● The task: From the entries below, list each line with "April".

(Saved entries)
-*-*-

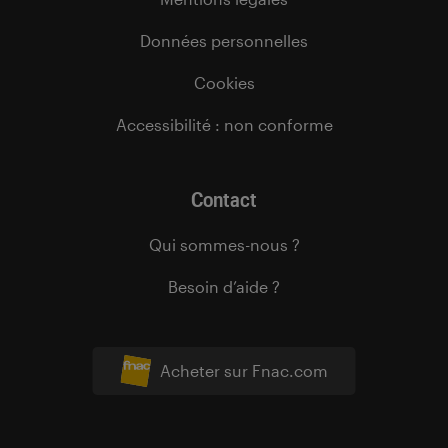
Données personnelles
Cookies
Accessibilité : non conforme
Contact
Qui sommes-nous ?
Besoin d’aide ?
Acheter sur Fnac.com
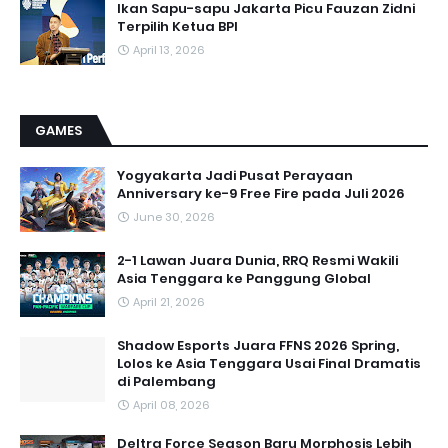
Ikan Sapu-sapu Jakarta Picu Fauzan Zidni
Terpilih Ketua BPI
April 13, 2026
GAMES
Yogyakarta Jadi Pusat Perayaan
Anniversary ke-9 Free Fire pada Juli 2026
June 30, 2026
2-1 Lawan Juara Dunia, RRQ Resmi Wakili
Asia Tenggara ke Panggung Global
April 21, 2026
Shadow Esports Juara FFNS 2026 Spring,
Lolos ke Asia Tenggara Usai Final Dramatis
di Palembang
April 08, 2026
Deltra Force Season Baru Morphosis Lebih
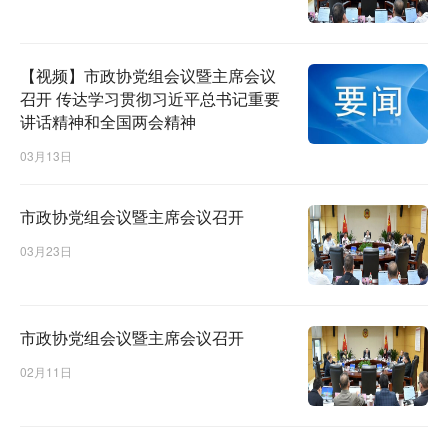
【视频】市政协党组会议暨主席会议
召开 传达学习贯彻习近平总书记重要
讲话精神和全国两会精神
03月13日
市政协党组会议暨主席会议召开
03月23日
市政协党组会议暨主席会议召开
02月11日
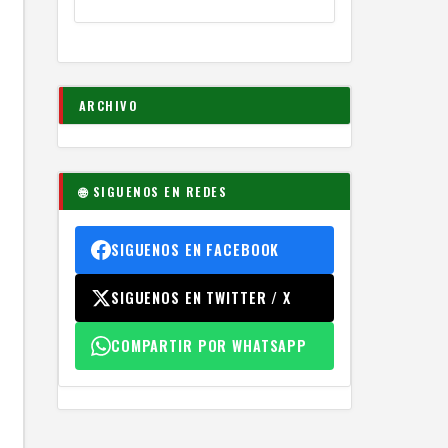
ARCHIVO
🌐 SIGUENOS EN REDES
SIGUENOS EN FACEBOOK
SIGUENOS EN TWITTER / X
COMPARTIR POR WHATSAPP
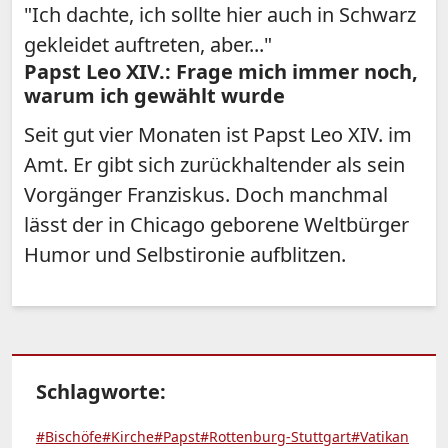
"Ich dachte, ich sollte hier auch in Schwarz
gekleidet auftreten, aber..."
Papst Leo XIV.: Frage mich immer noch,
warum ich gewählt wurde
Seit gut vier Monaten ist Papst Leo XIV. im
Amt. Er gibt sich zurückhaltender als sein
Vorgänger Franziskus. Doch manchmal
lässt der in Chicago geborene Weltbürger
Humor und Selbstironie aufblitzen.
Schlagworte:
#Bischöfe
#Kirche
#Papst
#Rottenburg-Stuttgart
#Vatikan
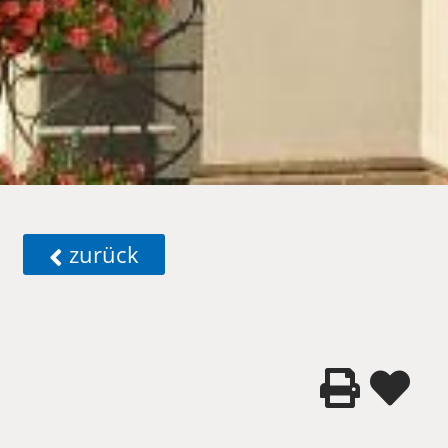
zurück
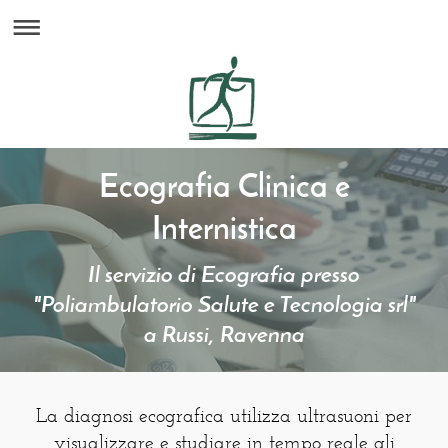
Ecografia Clinica e
Internistica
Il servizio di Ecografia presso
"
Poliambulatorio Salute e Tecnologia
srl"
a Russi, Ravenna
La diagnosi ecografica utilizza ultrasuoni per
visualizzare e studiare in tempo reale gli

-*-*-

● Response box:
April 13, 2026
April 21, 2026
April 08, 2026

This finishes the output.